In the early morning hours of July 8, Robert Kozminski, a 28-year-old police officer for the City of Grand Rapids, was killed from a shotgun blast to the head. (Story, Grand Rapids Press).
I knew the man, vaguely. His older brother, Andy, was in my class through the 8th grade, and his father was the coach of my junior-high basketball team. Bobby was one year behind us at St. Anthony School, but except for occasional smiles at church, I lost track of the Kozminski family when they went to Kenowa Hills for high school and I moved on to West Catholic.
The funeral was held at our parish church, St. Anthony of Padua. I was humbled to be asked to participate, as an extraordinary minister of Holy Communion for the funeral Mass.
Officer Kozminski’s viewing was held in the nave of the church, for the three days prior to the funeral. The sanctuary was filled with flowers, and GRPD officers in dress uniforms were a fixture at the church for a week.
The funeral itself was a spectacle.
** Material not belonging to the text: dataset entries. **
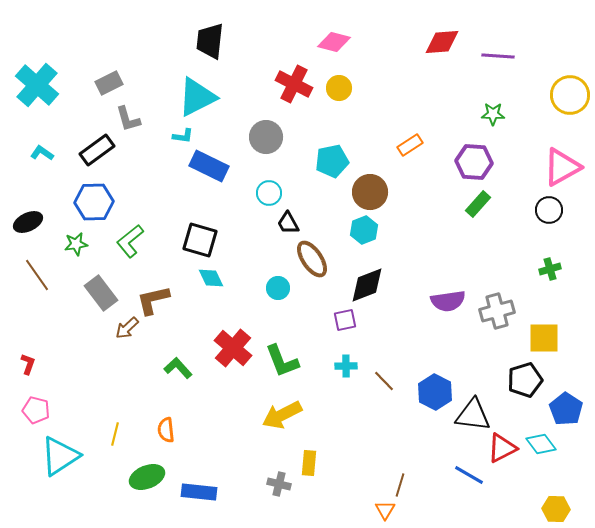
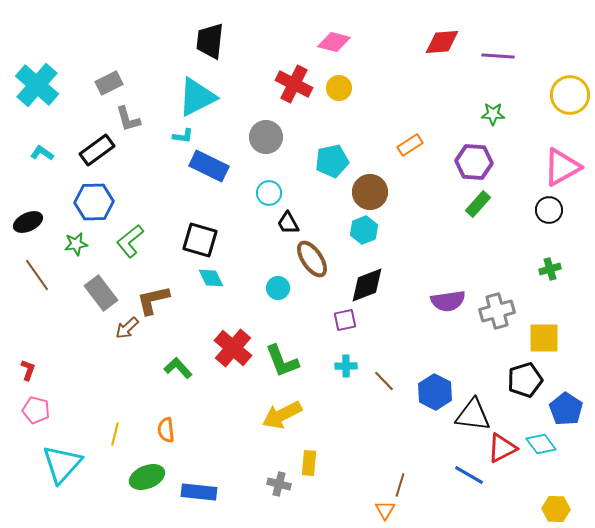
red L-shape at (28, 364): moved 6 px down
cyan triangle at (60, 456): moved 2 px right, 8 px down; rotated 15 degrees counterclockwise
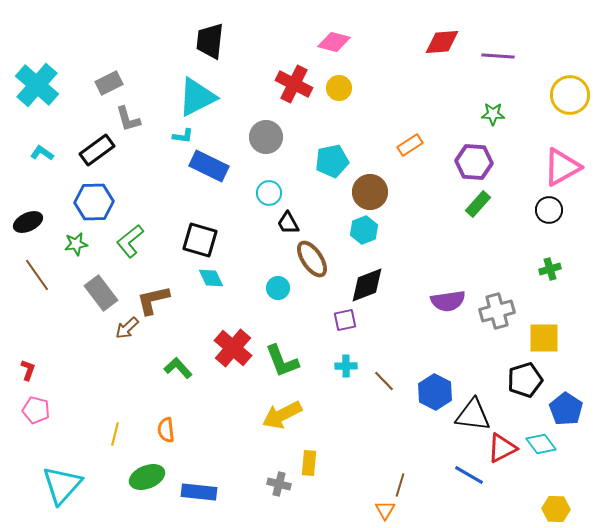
cyan triangle at (62, 464): moved 21 px down
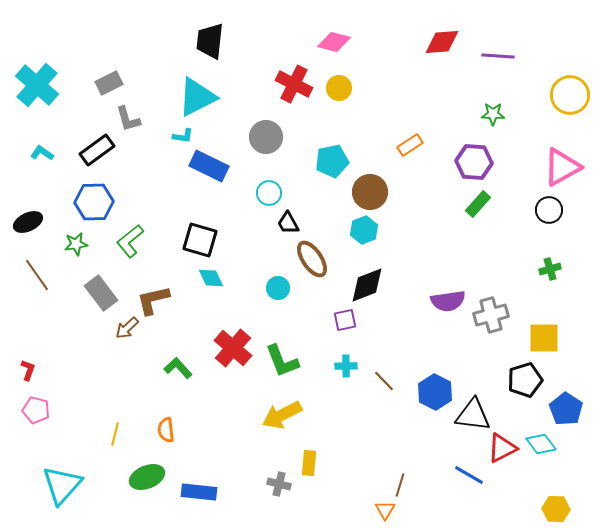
gray cross at (497, 311): moved 6 px left, 4 px down
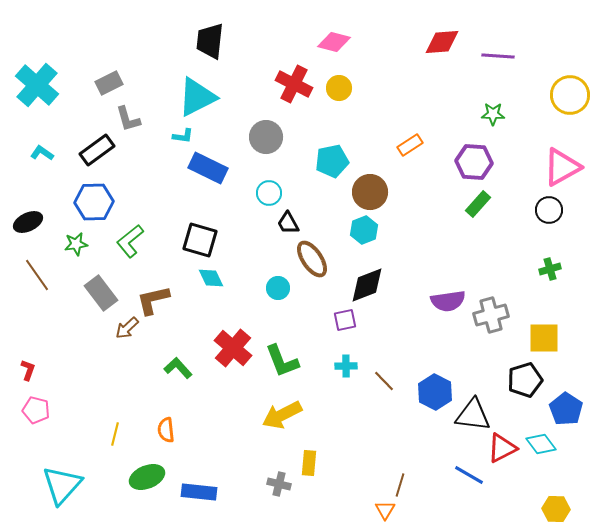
blue rectangle at (209, 166): moved 1 px left, 2 px down
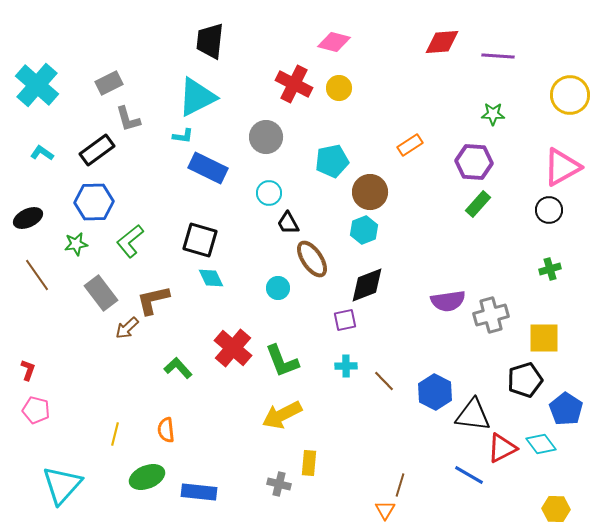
black ellipse at (28, 222): moved 4 px up
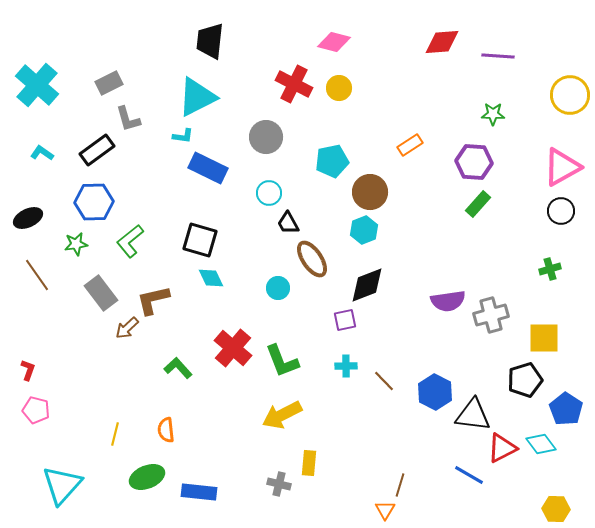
black circle at (549, 210): moved 12 px right, 1 px down
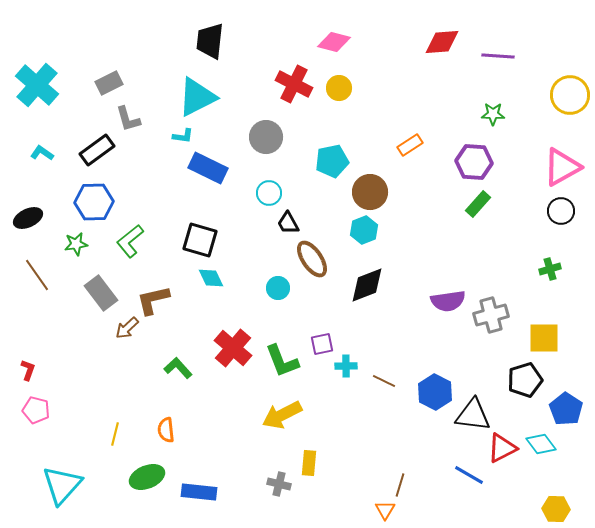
purple square at (345, 320): moved 23 px left, 24 px down
brown line at (384, 381): rotated 20 degrees counterclockwise
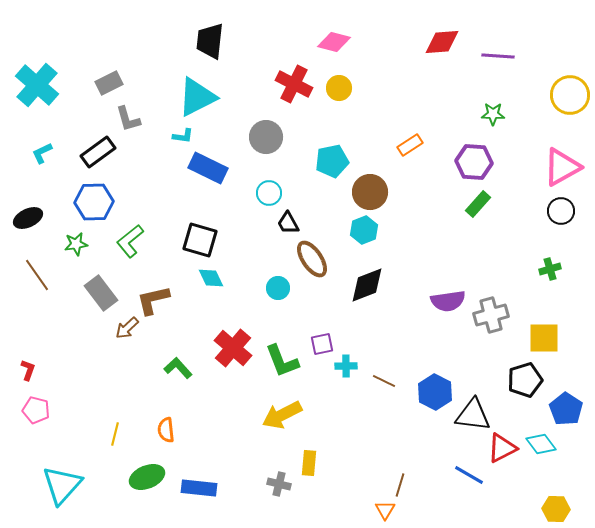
black rectangle at (97, 150): moved 1 px right, 2 px down
cyan L-shape at (42, 153): rotated 60 degrees counterclockwise
blue rectangle at (199, 492): moved 4 px up
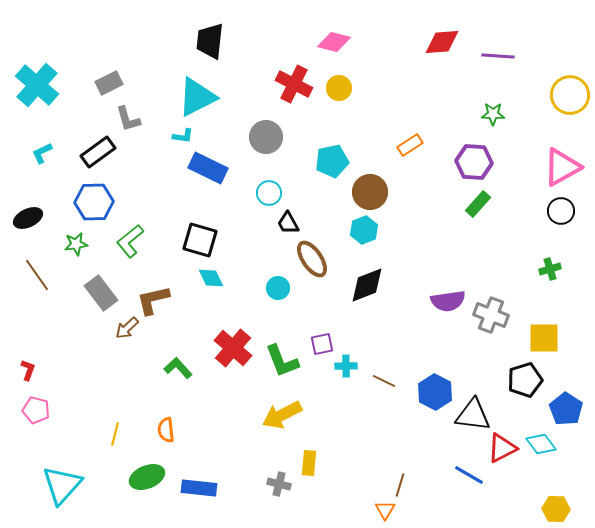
gray cross at (491, 315): rotated 36 degrees clockwise
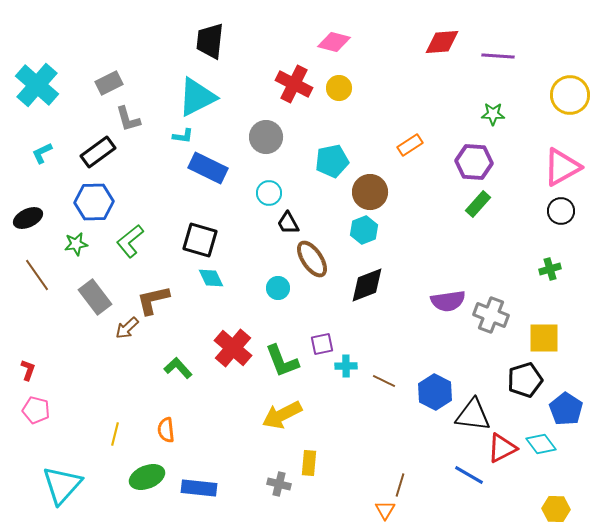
gray rectangle at (101, 293): moved 6 px left, 4 px down
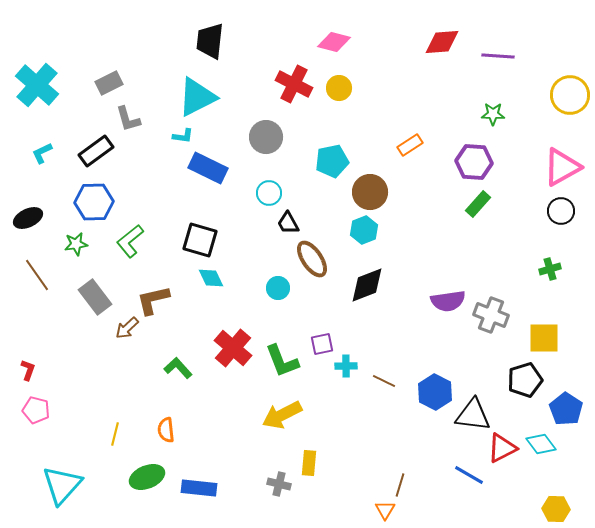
black rectangle at (98, 152): moved 2 px left, 1 px up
The formal honor guard escorting the casket and the family; the 75-minute “salute” of the visiting officers; the heartfelt words from a fellow officer, the mayor, and the chief of police; the presence of VIPs including the Grand Rapids city commission, at least one state senator, and Dick DeVos; the funeral Mass with three priests and two deacons, celebrated in the presence of the bishop — all of these things contributed to an air of solemnity that was marked, more than anything, by appropriateness.
It’s easy to take a tragic event like the shooting of a police officer and turn it into a sappy melodrama filled with crude hyperbole and staged emotion. This funeral was different; it was solemn and dignified — spectacle, in the most honorable sense of the term.
My heartfelt prayers go out for Officer Kozminski, his family, and his colleagues in law enforcement. He was a good man, taken too soon. May he rest in peace.